* _EXERCISE DIRECTIONS_
Output every entry below word for word, minus the images.

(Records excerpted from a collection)
--- --- ---

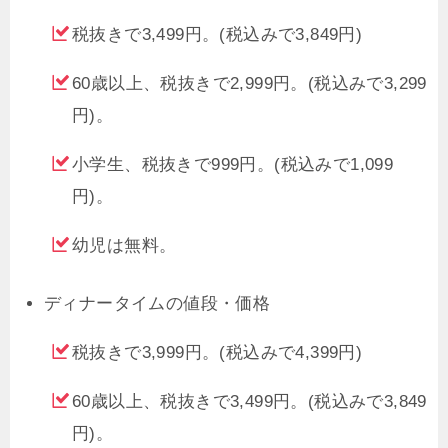
税抜きで3,499円。(税込みで3,849円)
60歳以上、税抜きで2,999円。(税込みで3,299
円)。
小学生、税抜きで999円。(税込みで1,099
円)。
幼児は無料。
ディナータイムの値段・価格
税抜きで3,999円。(税込みで4,399円)
60歳以上、税抜きで3,499円。(税込みで3,849
円)。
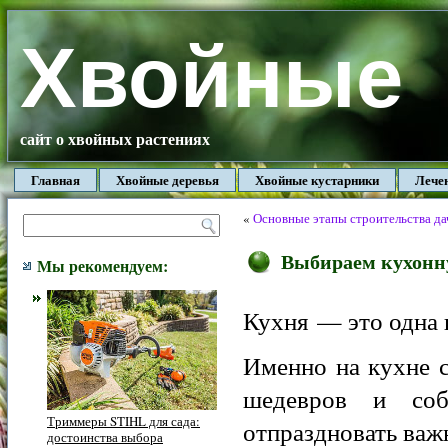
Хвойные
сайт о хвойных растениях
Главная
Хвойные деревья
Хвойные кустарники
Лече
«
Основные этапы строительства да
Выбираем кухонн
Мы рекомендуем:
Кухня — это одна 
Именно на кухне 
шедевров и соб
Триммеры STIHL для сада:
отпраздновать важ
достоинства выбора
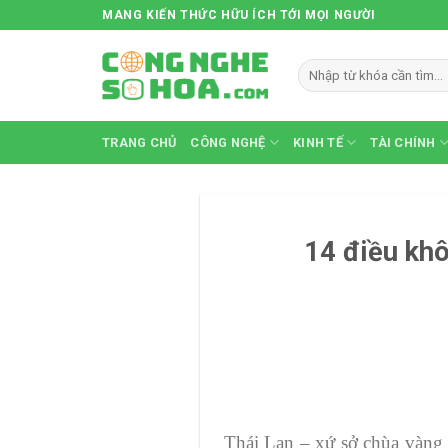
Skip
MANG KIẾN THỨC HỮU ÍCH TỚI MỌI NGƯỜI
to
content
TRANG CHỦ
CÔNG NGHỆ
KINH TẾ
TÀI CHÍNH
14 điều khô
Thái Lan – xứ sở chùa vàng 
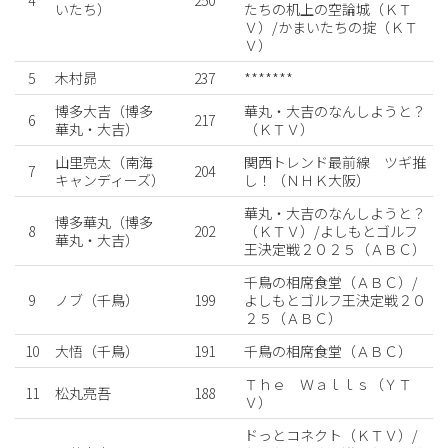
いたち）
たちの机上の空論城（ＫＴ
Ｖ）/かまいたちの掟（ＫＴ
Ｖ）
5
木村昴
237
*******
博多大吉（博多
華丸・大吉のなんしようと？
6
217
華丸・大吉）
（ＫＴＶ）
山里亮太（南海
関西トレンド最前線 ツギ推
7
204
キャンディーズ）
し！（ＮＨＫ大阪）
華丸・大吉のなんしようと？
博多華丸（博多
8
202
（ＫＴＶ）/よしもとゴルフ
華丸・大吉）
王決定戦２０２５（ＡＢＣ）
千鳥の相席食堂（ＡＢＣ）/
9
ノブ（千鳥）
199
よしもとゴルフ王決定戦２０
２５（ＡＢＣ）
10
大悟（千鳥）
191
千鳥の相席食堂（ＡＢＣ）
Ｔｈｅ Ｗａｌｌｓ（ＹＴ
11
松丸亮吾
188
Ｖ）
ドっとコネクト（ＫＴＶ）/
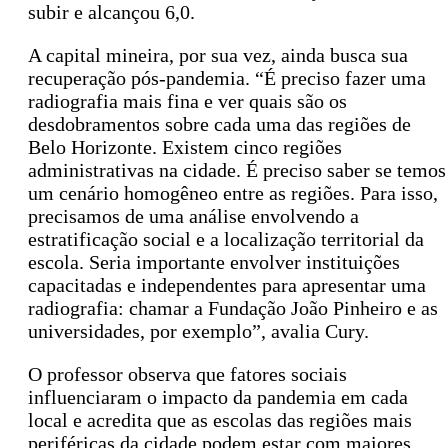
subir e alcançou 6,0.
A capital mineira, por sua vez, ainda busca sua
recuperação pós-pandemia. “É preciso fazer uma
radiografia mais fina e ver quais são os
desdobramentos sobre cada uma das regiões de
Belo Horizonte. Existem cinco regiões
administrativas na cidade. É preciso saber se temos
um cenário homogêneo entre as regiões. Para isso,
precisamos de uma análise envolvendo a
estratificação social e a localização territorial da
escola. Seria importante envolver instituições
capacitadas e independentes para apresentar uma
radiografia: chamar a Fundação João Pinheiro e as
universidades, por exemplo”, avalia Cury.
O professor observa que fatores sociais
influenciaram o impacto da pandemia em cada
local e acredita que as escolas das regiões mais
periféricas da cidade podem estar com maiores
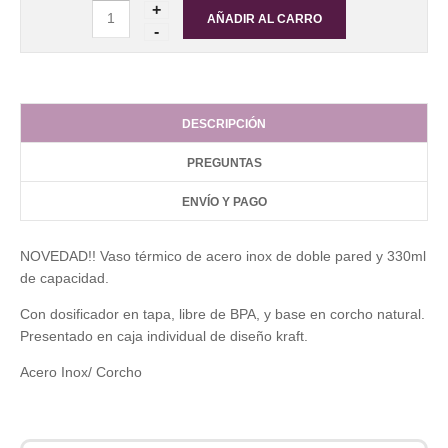
DESCRIPCIÓN
PREGUNTAS
ENVÍO Y PAGO
NOVEDAD!!
Vaso térmico de acero inox de doble pared y 330ml
de capacidad.
Con dosificador en tapa, libre de BPA, y base en corcho natural.
Presentado en caja individual de diseño kraft.
Acero Inox/ Corcho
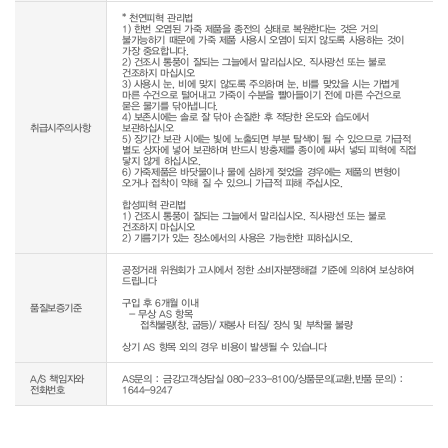
* 천연피혁 관리법

1) 한번 오염된 가죽 제품을 종전의 상태로 복원한다는 것은 거의 
불가능하기 때문에 가죽 제품 사용시 오염이 되지 않도록 사용하는 것이 
가장 중요합니다.

2) 건조시 통풍이 잘되는 그늘에서 말리십시오. 직사광선 또는 불로 
건조하지 마십시오

3) 사용시 눈, 비에 맞지 않도록 주의하며 눈, 비를 맞았을 시는 가볍게 
마른 수건으로 털어내고 가죽이 수분을 빨아들이기 전에 마른 수건으로 
묻은 물기를 닦아냅니다.

4) 보존시에는 솔로 잘 닦아 손질한 후 적당한 온도와 습도에서 
취급시주의사항
보관하십시오

5) 장기간 보관 시에는 빛에 노출되면 부분 탈색이 될 수 있으므로 가급적 
별도 상자에 넣어 보관하며 반드시 방충제를 종이에 싸서 넣되 피혁에 직접 
닿지 않게 하십시오.

6) 가죽제품은 바닷물이나 물에 심하게 젖었을 경우에는 제품의 변형이 
오거나 접착이 약해 질 수 있으니 가급적 피해 주십시오.

합성피혁 관리법

1) 건조시 통풍이 잘되는 그늘에서 말리십시오. 직사광선 또는 불로 
건조하지 마십시오

공정거래 위원회가 고시에서 정한 소비자분쟁해결 기준에 의하여 보상하여 
드립니다

구입 후 6개월 이내

품질보증기준
  - 무상 AS 항목 

     접착불량(창, 굽등)/ 재봉사 터짐/ 장식 및 부착물 불량

상기 AS 항목 외의 경우 비용이 발생될 수 있습니다
A/S 책임자와
AS문의 : 금강고객상담실 080-233-8100/상품문의(교환,반품 문의) :
전화번호
1644-9247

--- --- ---

* _RESPONSE BOX_
税抜きで3,499円。(税込みで3,849円)
60歳以上、税抜きで2,999円。(税込みで3,299
円)。
小学生、税抜きで999円。(税込みで1,099
円)。
幼児は無料。
ディナータイムの値段・価格
税抜きで3,999円。(税込みで4,399円)
60歳以上、税抜きで3,499円。(税込みで3,849
円)。
Хвойные
сайт о хвойных растениях
Главная
Хвойные деревья
Хвойные кустарники
Лече
«
Основные этапы строительства да
Выбираем кухонн
Мы рекомендуем:
Кухня — это одна 
Именно на кухне 
шедевров и соб
Триммеры STIHL для сада:
отпраздновать важ
достоинства выбора
Skip
MANG KIẾN THỨC HỮU ÍCH TỚI MỌI NGƯỜI
to
content
TRANG CHỦ
CÔNG NGHỆ
KINH TẾ
TÀI CHÍNH
14 điều khô
Thái Lan – xứ sở chùa vàng 
いたち）
たちの机上の空論城（ＫＴ
Ｖ）/かまいたちの掟（ＫＴ
Ｖ）
5
木村昴
237
*******
博多大吉（博多
華丸・大吉のなんしようと？
6
217
華丸・大吉）
（ＫＴＶ）
山里亮太（南海
関西トレンド最前線 ツギ推
7
204
キャンディーズ）
し！（ＮＨＫ大阪）
華丸・大吉のなんしようと？
博多華丸（博多
8
202
（ＫＴＶ）/よしもとゴルフ
華丸・大吉）
王決定戦２０２５（ＡＢＣ）
千鳥の相席食堂（ＡＢＣ）/
9
ノブ（千鳥）
199
よしもとゴルフ王決定戦２０
２５（ＡＢＣ）
10
大悟（千鳥）
191
千鳥の相席食堂（ＡＢＣ）
Ｔｈｅ Ｗａｌｌｓ（ＹＴ
11
松丸亮吾
188
Ｖ）
ドっとコネクト（ＫＴＶ）/
subir e alcançou 6,0.
A capital mineira, por sua vez, ainda busca sua
recuperação pós-pandemia. “É preciso fazer uma
radiografia mais fina e ver quais são os
desdobramentos sobre cada uma das regiões de
Belo Horizonte. Existem cinco regiões
administrativas na cidade. É preciso saber se temos
um cenário homogêneo entre as regiões. Para isso,
precisamos de uma análise envolvendo a
estratificação social e a localização territorial da
escola. Seria importante envolver instituições
capacitadas e independentes para apresentar uma
radiografia: chamar a Fundação João Pinheiro e as
universidades, por exemplo”, avalia Cury.
O professor observa que fatores sociais
influenciaram o impacto da pandemia em cada
local e acredita que as escolas das regiões mais
periféricas da cidade podem estar com maiores
DESCRIPCIÓN
PREGUNTAS
ENVÍO Y PAGO
NOVEDAD!!
Vaso térmico de acero inox de doble pared y 330ml
de capacidad.
Con dosificador en tapa, libre de BPA, y base en corcho natural.
Presentado en caja individual de diseño kraft.
Acero Inox/ Corcho
* 천연피혁 관리법

1) 한번 오염된 가죽 제품을 종전의 상태로 복원한다는 것은 거의 
불가능하기 때문에 가죽 제품 사용시 오염이 되지 않도록 사용하는 것이 
가장 중요합니다.

2) 건조시 통풍이 잘되는 그늘에서 말리십시오. 직사광선 또는 불로 
건조하지 마십시오

3) 사용시 눈, 비에 맞지 않도록 주의하며 눈, 비를 맞았을 시는 가볍게 
마른 수건으로 털어내고 가죽이 수분을 빨아들이기 전에 마른 수건으로 
묻은 물기를 닦아냅니다.

4) 보존시에는 솔로 잘 닦아 손질한 후 적당한 온도와 습도에서 
취급시주의사항
보관하십시오

5) 장기간 보관 시에는 빛에 노출되면 부분 탈색이 될 수 있으므로 가급적 
별도 상자에 넣어 보관하며 반드시 방충제를 종이에 싸서 넣되 피혁에 직접 
닿지 않게 하십시오.

6) 가죽제품은 바닷물이나 물에 심하게 젖었을 경우에는 제품의 변형이 
오거나 접착이 약해 질 수 있으니 가급적 피해 주십시오.

합성피혁 관리법

1) 건조시 통풍이 잘되는 그늘에서 말리십시오. 직사광선 또는 불로 
건조하지 마십시오

공정거래 위원회가 고시에서 정한 소비자분쟁해결 기준에 의하여 보상하여 
드립니다

구입 후 6개월 이내

품질보증기준
  - 무상 AS 항목 

     접착불량(창, 굽등)/ 재봉사 터짐/ 장식 및 부착물 불량

상기 AS 항목 외의 경우 비용이 발생될 수 있습니다
A/S 책임자와
AS문의 : 금강고객상담실 080-233-8100/상품문의(교환,반품 문의) :
전화번호
1644-9247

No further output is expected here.